Even if you could break SHA1, it's unlikely that your replacement source code wo...

flingo · on Aug 10, 2020

Why would it require that much data? I always thought you wouldn't need to add or change more bytes than are in the output.

Also, git hashes aren't just based on source code. You can add that data anywhere that git uses to generate the hash.

db48x · on Aug 10, 2020

That's true of a CRC code, but hashes are a lot harder to break.

Git hashes each file, and puts those hashes into a tree object, like a directory listing. Then it hashes the trees, recursively back up to the root of the repository. Finally the hash of the root tree is put in the commit object, and the commit object is hashed. Thus the two places you can put additional data to be hashed are the file contents (either in existing files or new files), or in the commit message. You can get a few free bits by adjusting less obvious things like the commit timestamp or the author's email address, but not nearly enough to make your forged commit have the same hash as an existing commit.

flingo · on Aug 10, 2020

I'm still not following why it'd require so much data? I thought the goal was to have the commit hash collide with an existing commit hash, is that not enough?

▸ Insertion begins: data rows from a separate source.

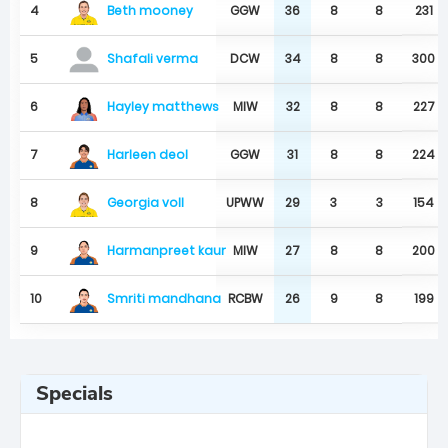
Beth mooney
4
GGW
36
8
8
231
5
DCW
34
8
8
300
Shafali verma
Hayley matthews
6
MIW
32
8
8
227
Harleen deol
7
GGW
31
8
8
224
Georgia voll
8
UPWW
29
3
3
154
Harmanpreet kaur
9
MIW
27
8
8
200
Smriti mandhana
10
RCBW
26
9
8
199
Specials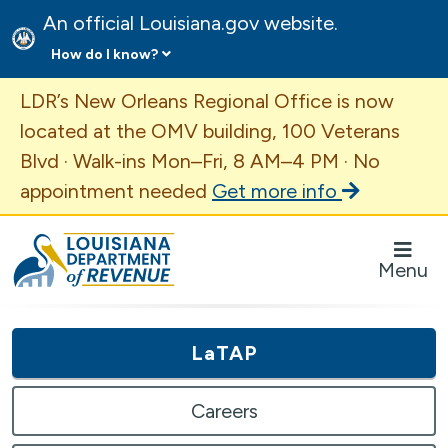
An official Louisiana.gov website.
How do I know?
Important Announcement
LDR’s New Orleans Regional Office is now
located at the OMV building, 100 Veterans
Blvd · Walk-ins Mon–Fri, 8 AM–4 PM · No
appointment needed
Get more info
Louisiana Department of Revenue Homepage
Menu
LaTAP
Careers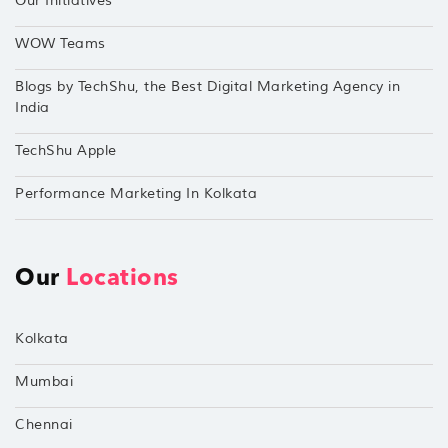
Our Initiatives
WOW Teams
Blogs by TechShu, the Best Digital Marketing Agency in
India
TechShu Apple
Performance Marketing In Kolkata
Our
Locations
Kolkata
Mumbai
Chennai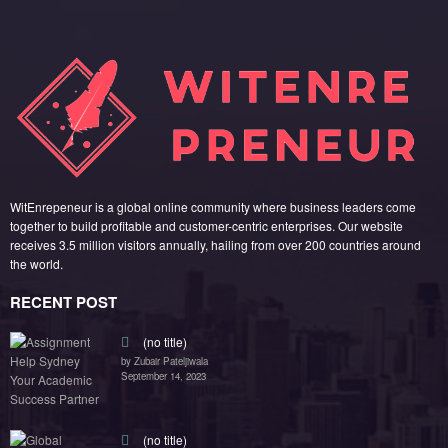
WitEnrepeneur is a global online community where business leaders come
together to build profitable and customer-centric enterprises. Our website
receives 3.5 million visitors annually, hailing from over 200 countries around
the world.
RECENT POST
(no title)
by Zubair Pateljiwala
September 14, 2023
(no title)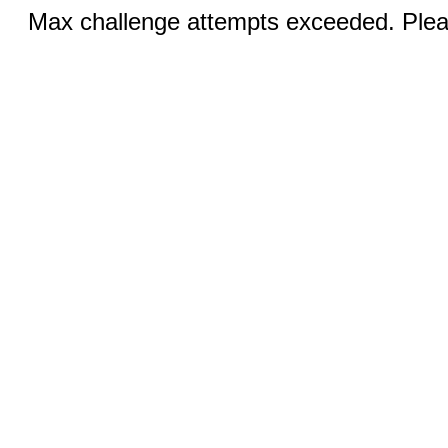
Max challenge attempts exceeded. Pleas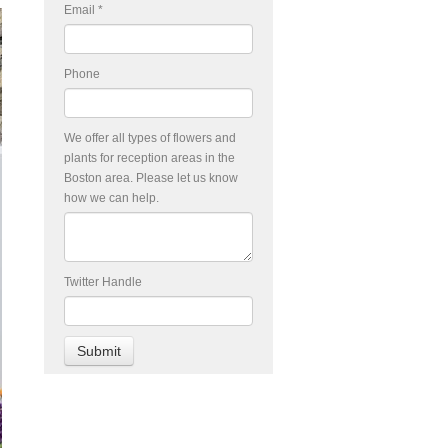
Email
*
Phone
We offer all types of flowers and
plants for reception areas in the
Boston area. Please let us know
how we can help.
Twitter Handle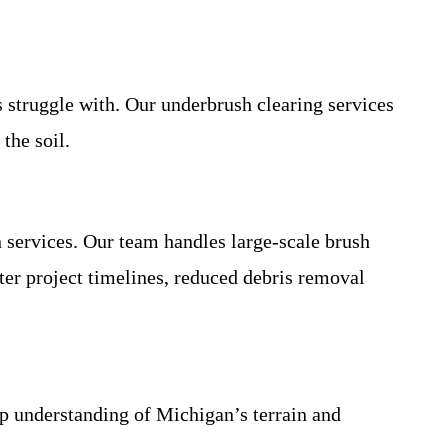
s struggle with. Our underbrush clearing services
the soil.
 services. Our team handles large-scale brush
ter project timelines, reduced debris removal
 understanding of Michigan’s terrain and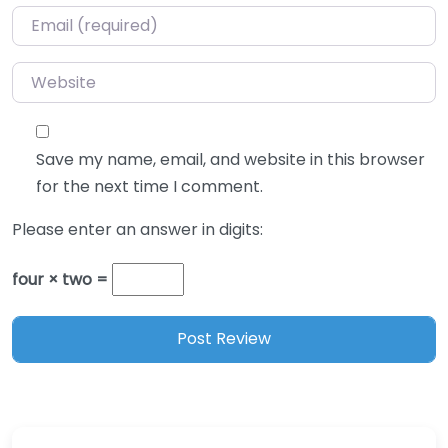
Email
*
Website
Save my name, email, and website in this browser
for the next time I comment.
Please enter an answer in digits:
four × two =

I looked around, and it seems like the right place to hide the added data is in the "trailer" section of the commit. It's where signed-off-by lives and is used to generate the commit hash.

You might want to come up with a plausible reason for random data to go in there though. (likely using a header that wouldn't normally get printed out)

db48x · on Aug 11, 2020

In a CRC-style code, you're essentially adding up all the bytes and letting it overflow the counter, so that the counter is a fixed size (usually 16 or 32 bits). Then you add a few more bytes, exactly the same size as the counter, so that the data bytes plus the extra bytes add up to zero. The extra bytes are delivered along with the data bytes, so that the recipient can repeat the calculation and verify that the total is still zero. If you modify the data, it is trivial to recalculate the CRC code so that the total is still zero.

Hashes are much, much more complex, and they're non-linear. Each bit of the hash output is intended to depend on every single bit of the input, so that changing a single bit in the input creates a radically different hash output.

In a paper published this year, https://eprint.iacr.org/2020/014.pdf, the authors Gaëtan Leurent and Thomas Peyrin changed the values of 825 bytes out of a 1152 byte PGP key in order to generate a new key with the same signature (aka, the same hash). It only cost about $45k, too.

kibwen · on Aug 10, 2020

The git hash surely also takes the contents of binary files into account, so I imagine that in any repo that contains non-text files, an attacker would try to hide the garbage inside e.g. some metadata field of an image file.

db48x · on Aug 10, 2020

That's true. PDFs and other document formats are also great because you can include large volumes of data that is never used in the final output.